Plus généralement, la CNIL met en garde « contre la tentation du « solutionnisme technologique » » qui consisterait à utiliser ces applications de « tracking » uniquement comme une mesure autonome, en dehors de toute stratégie sanitaire globale.

C’est finalement peut-être pour cette raison que le Gouvernement a fait le choix de ne plus soumettre ce dispositif à un vote spécifique à l’Assemblée nationale lors d’un débat prévu le 28 avril prochain. De toute évidence, il était manifestement trop prématuré d’espérer aboutir à l’architecture et à la sécurisation d’une application efficace de traçage numérique dans la perspective d’une sortie du confinement à compter du 11 mai prochain.

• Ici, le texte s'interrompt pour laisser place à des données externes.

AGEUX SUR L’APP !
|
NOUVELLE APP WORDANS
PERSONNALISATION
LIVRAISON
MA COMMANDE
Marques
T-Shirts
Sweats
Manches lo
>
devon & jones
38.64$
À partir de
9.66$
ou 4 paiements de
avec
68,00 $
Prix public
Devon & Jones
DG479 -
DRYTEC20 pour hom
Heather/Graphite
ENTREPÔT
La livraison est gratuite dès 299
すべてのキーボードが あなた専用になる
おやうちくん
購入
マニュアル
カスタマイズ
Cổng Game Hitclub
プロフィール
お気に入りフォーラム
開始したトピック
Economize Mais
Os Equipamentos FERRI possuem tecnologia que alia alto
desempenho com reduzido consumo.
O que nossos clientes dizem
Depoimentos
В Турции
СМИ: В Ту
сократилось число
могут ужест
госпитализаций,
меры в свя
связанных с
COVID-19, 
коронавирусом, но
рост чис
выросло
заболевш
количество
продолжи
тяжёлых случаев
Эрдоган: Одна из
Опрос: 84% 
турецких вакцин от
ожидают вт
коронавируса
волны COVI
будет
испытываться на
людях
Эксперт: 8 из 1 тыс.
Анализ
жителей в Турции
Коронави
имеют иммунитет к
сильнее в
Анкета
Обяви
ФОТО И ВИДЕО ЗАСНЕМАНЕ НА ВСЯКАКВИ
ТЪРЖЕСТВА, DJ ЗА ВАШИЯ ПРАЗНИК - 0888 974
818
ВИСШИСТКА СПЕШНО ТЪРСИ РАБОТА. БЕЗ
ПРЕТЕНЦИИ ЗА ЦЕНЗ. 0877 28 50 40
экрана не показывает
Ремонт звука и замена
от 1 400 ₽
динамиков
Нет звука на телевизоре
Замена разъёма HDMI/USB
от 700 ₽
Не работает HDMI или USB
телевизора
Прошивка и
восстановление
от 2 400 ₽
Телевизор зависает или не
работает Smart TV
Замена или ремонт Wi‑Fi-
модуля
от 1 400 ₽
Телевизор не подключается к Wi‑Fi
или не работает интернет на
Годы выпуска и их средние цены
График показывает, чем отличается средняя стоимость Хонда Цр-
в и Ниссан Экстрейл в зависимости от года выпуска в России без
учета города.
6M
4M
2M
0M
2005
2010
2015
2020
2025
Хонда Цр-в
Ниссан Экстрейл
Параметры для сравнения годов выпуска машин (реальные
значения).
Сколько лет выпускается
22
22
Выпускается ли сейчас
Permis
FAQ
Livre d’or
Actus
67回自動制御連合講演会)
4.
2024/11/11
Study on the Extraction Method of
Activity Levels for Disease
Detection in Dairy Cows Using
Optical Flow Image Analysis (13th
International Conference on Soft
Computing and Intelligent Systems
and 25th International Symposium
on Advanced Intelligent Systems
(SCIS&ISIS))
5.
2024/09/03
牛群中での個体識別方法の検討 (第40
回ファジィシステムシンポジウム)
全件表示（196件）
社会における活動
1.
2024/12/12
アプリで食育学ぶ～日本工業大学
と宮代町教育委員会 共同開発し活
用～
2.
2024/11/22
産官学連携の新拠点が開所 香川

En tout état de cause, la CNIL restera particulièrement attentive aux suites éventuelles de ce projet, ainsi qu’à ses conditions de mise en œuvre effectives.

Mais si finalement, le jeu n’en valait plus la chandelle en présence des risques liés à la protection de la vie privée et en l’absence de garantie d’une véritable efficacité d’une telle application ? Le feuilleton relatif au traçage numérique ne fait que commencer…

Corinne Thiérache, Associée et Alice Gautron, Collaboratrice.